Structured Data Markup magic and Microdata myths

posted on Dec 16, 2024 by Dean Leigh

Tagged with:: Content; SEO

There's a lot of advice around adding Schema Markup to websites that overwhelmingly favours JSON-LD over Microdata but is this true when working with Umbraco?

A boat moored at the end of a gangway with the tide out. The boat is named Freebird.

A small amount of markup can convey a lot of information

Introduction

In "24 Days In Umbraco 2020" I wrote about Semantics in web development.

At the end of the article I discuss how the aspiration for a 'Semantic Web' was being manifested by adding 'context' to our 'content' through the addition of Structured Data Markup.

Using Structured Data Markup is not only still relevant today, but its ease of implementation has been improved by both Schema.org and search engines such as Google with features like Rich Results (previously known as Rich Snippets) in the form of 'Features' and Enriched search results.

A Search Pilot poll on X/Twitter and LinkedIn showed that 96% of voters still believe JSON–LD is the better option than Microdata regarding markup.

So, we know that adding structured data can improve the findability of our web pages. However, when researching how to implement our markup, we find there is an overwhelming bias towards using JSON-LD over Microdata.

Before reading this article

If you are not already familiar with Schema Markup there are already some great articles on umbraco.com that are worth reading first…

What do these articles cover?

Umbraco has covered adding Schema Markup for a while:

What is Schema Markup?
A comprehensive primer for anyone new to Schema Markup.
How to implement Schema markup in Umbraco
Three different ways to add Schema Markup in Umbraco.
Schema markup that we use on this website
Examples of actual JSON-LD used in the Umbraco Website.

What does this article cover?

These articles seem to cover a great deal, so what is the purpose of this article?

To clarify a few things that seem to have stuck as "the only way" to add Schema Markup
To show some techniques we can use
And to possibly make things a little easier when using Umbraco

Below are some examples of statements that I have seen and heard that require further examination.

Google recommends using JSON-LD

This is true, they did and still do.

When Google committed to using Structured Data to enhance search results with, what at the time was called, Rich Snippets there was a table in Google Search Central showing JSON-LD, Microdata and RDFa.

Google had added "JSON-LD (recommended)" with no explanation.

This was validated further in question and answer sessions with Google employees as discussed here:
Google On Which Structured Data it Prefers: JSON-LD or Microdata?

In a Webmaster Hangout, Google’s John Mueller was asked what kind of structured data Google prefers.
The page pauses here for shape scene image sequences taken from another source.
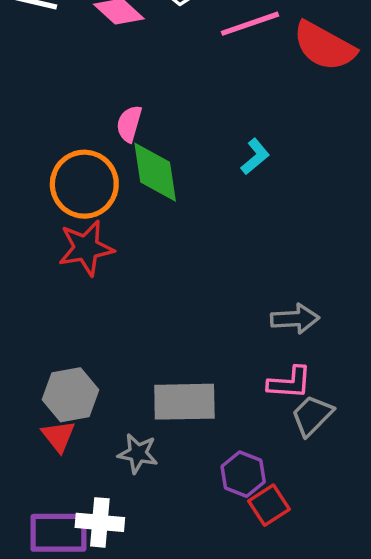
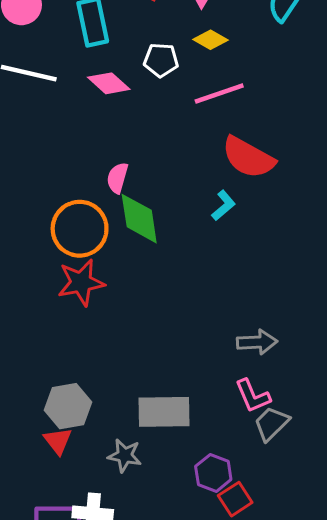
red semicircle: (324, 46) -> (248, 157), moved
pink L-shape: (290, 383) -> (253, 396), turned 63

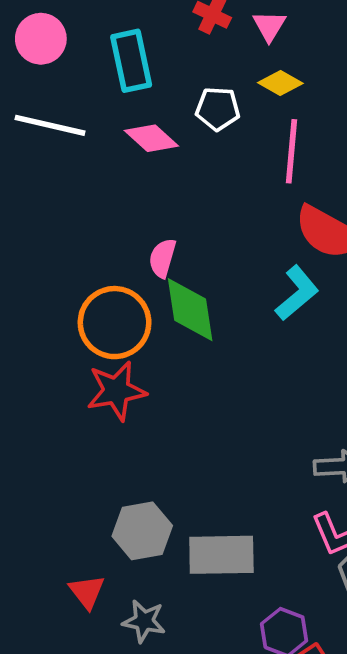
pink line: (219, 94) -> (291, 151), turned -66
cyan L-shape: (224, 205) -> (297, 293), size x1.4
gray hexagon: (68, 406) -> (142, 531), moved
gray star: (125, 456) -> (144, 621), moved

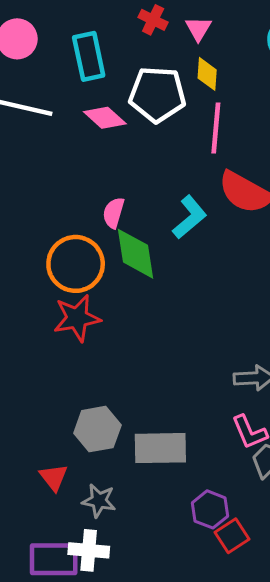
yellow diamond: (280, 83) -> (207, 74), turned 64
white pentagon: (218, 109) -> (157, 94), size x1.6
cyan L-shape: (297, 293) -> (190, 217), moved

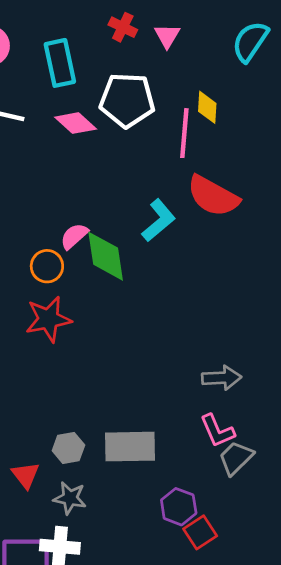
yellow diamond: (207, 74) -> (207, 107), moved
pink semicircle: (114, 213) -> (74, 236), moved, turned 32
orange circle: (76, 264) -> (47, 266), size x0.6
gray hexagon: (97, 429) -> (68, 448), moved, size x0.7

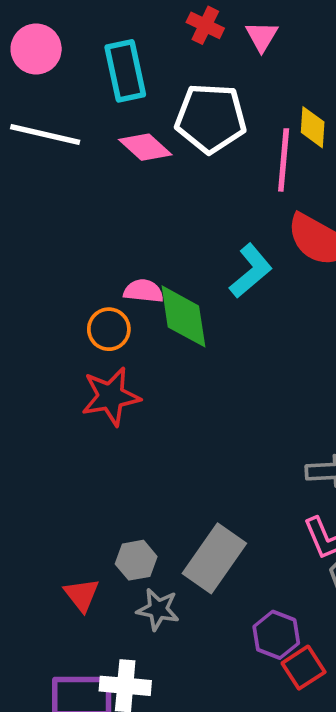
pink semicircle: (74, 236) -> (143, 291), turned 48
gray rectangle: (130, 447) -> (214, 558), turned -54
gray star: (70, 498) -> (158, 609), moved

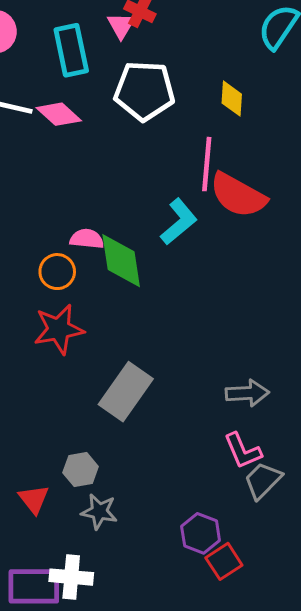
pink triangle: (262, 36) -> (121, 25), moved
pink diamond: (145, 147) -> (59, 114), moved
pink line: (284, 160) -> (207, 164), moved
gray rectangle: (214, 558) -> (126, 392), moved

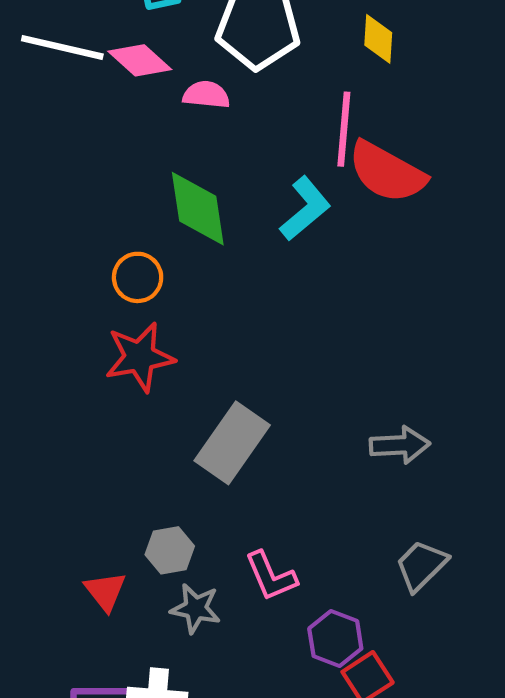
pink semicircle: (87, 239) -> (206, 95), moved
green diamond: (121, 261) -> (198, 209), moved
pink L-shape: (243, 451) -> (271, 576), moved

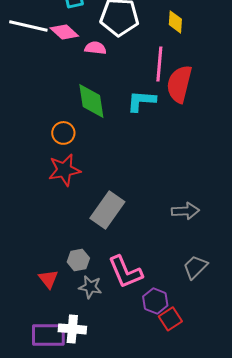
red semicircle: (387, 172) -> (179, 84), turned 75
cyan L-shape: (305, 209) -> (141, 101), turned -136
pink L-shape: (271, 576) -> (125, 272), size x1.4

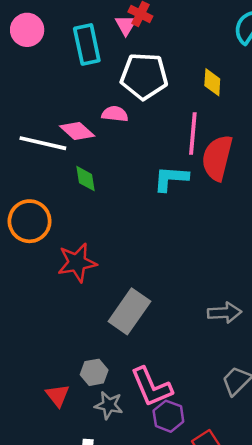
white line: (28, 26) -> (43, 143), moved
pink diamond: (64, 32) -> (77, 131), moved
green diamond: (91, 101) -> (86, 179), moved, size x0.6
orange circle: (63, 133) -> (30, 221), moved, size x1.5
purple hexagon: (155, 301) -> (168, 416), moved

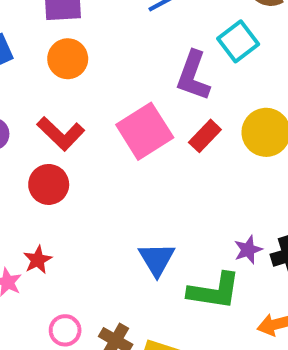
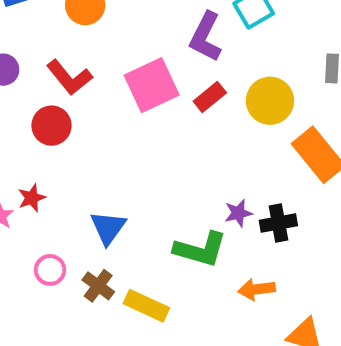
blue triangle: (157, 259) -> (108, 228), moved

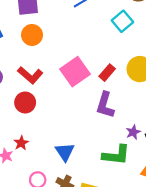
purple L-shape: (206, 37) -> (105, 105), moved

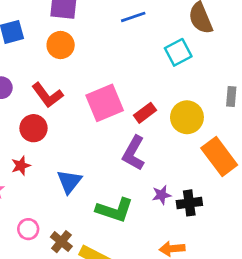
red star: (21, 143) -> (21, 166), moved
blue triangle: (65, 152) -> (69, 182), moved
green L-shape: (116, 155) -> (115, 210), moved

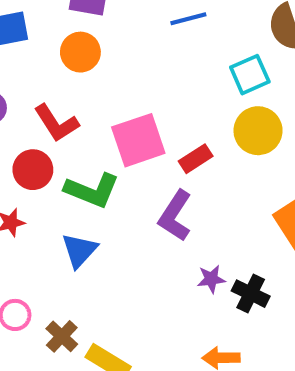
yellow circle: (187, 117) -> (258, 131), moved
black cross: (189, 203) -> (251, 294), turned 30
green L-shape: (115, 210) -> (92, 190), moved

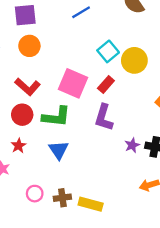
cyan square: (250, 75) -> (108, 51), moved
pink square: (138, 140) -> (73, 83), turned -32
brown cross: (62, 336) -> (62, 198), turned -35

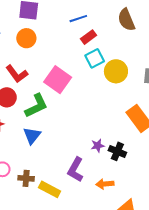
red rectangle: (106, 84) -> (89, 37), moved
green L-shape: (56, 117) -> (36, 106), turned -44
purple L-shape: (104, 117) -> (75, 170), moved

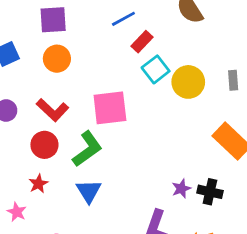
pink square: (58, 80) -> (110, 108), turned -32

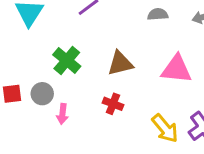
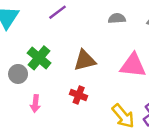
gray circle: (42, 94) -> (18, 74), moved

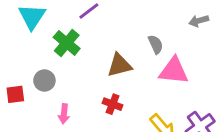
gray semicircle: (117, 18) -> (156, 44), moved, turned 70
green cross: (39, 58) -> (67, 43), moved

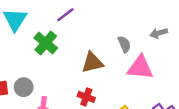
gray arrow: (199, 21) -> (159, 33), moved
gray circle: (44, 81) -> (24, 87), moved

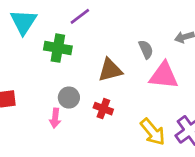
green cross: (46, 43) -> (58, 48), turned -30
gray circle: (24, 87) -> (69, 98), moved

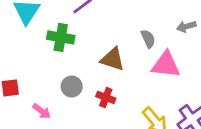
brown triangle: (110, 70) -> (113, 59), turned 32
pink arrow: (55, 118) -> (42, 111), moved, turned -60

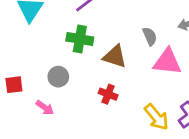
green cross: (61, 37) -> (80, 39), moved
gray circle: (72, 87) -> (58, 77), moved

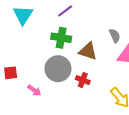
gray circle: (58, 77) -> (58, 69), moved, size x1.6

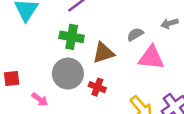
gray semicircle: (115, 36) -> (135, 34), turned -96
brown triangle: (88, 51) -> (103, 53), turned -36

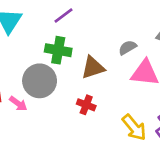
gray circle: (68, 74) -> (40, 81), moved
pink arrow: (40, 99) -> (18, 104), moved

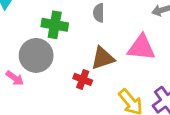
gray semicircle: (128, 48) -> (99, 13), moved, turned -60
brown triangle: (93, 68) -> (103, 58), moved

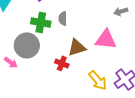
gray semicircle: (99, 13) -> (63, 18), moved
John Mueller answered that Google prefers JSON-LD structured data.

--Roger Montti--

Current recommendations

Google Search Central has since clarified their recommendations in Supported formats:

Structured data guidelines from Google

This is certainly an improvement and helps us understand 'why' Google recommends JSON-LD.

So let's look at some of these points in a bit more detail.

JSON-LD is more likely to create Rich Snippets?

Firstly let's address something that has been implied in the past by some SEO bloggers that because "Google recommends using JSON-LD" it was more likely to produce Rich Snippets.

The obsession with getting Rich Snippets certainly spawned hundreds of articles on SEO blogs on why and how to add the 'magic' JSON-LD to your website.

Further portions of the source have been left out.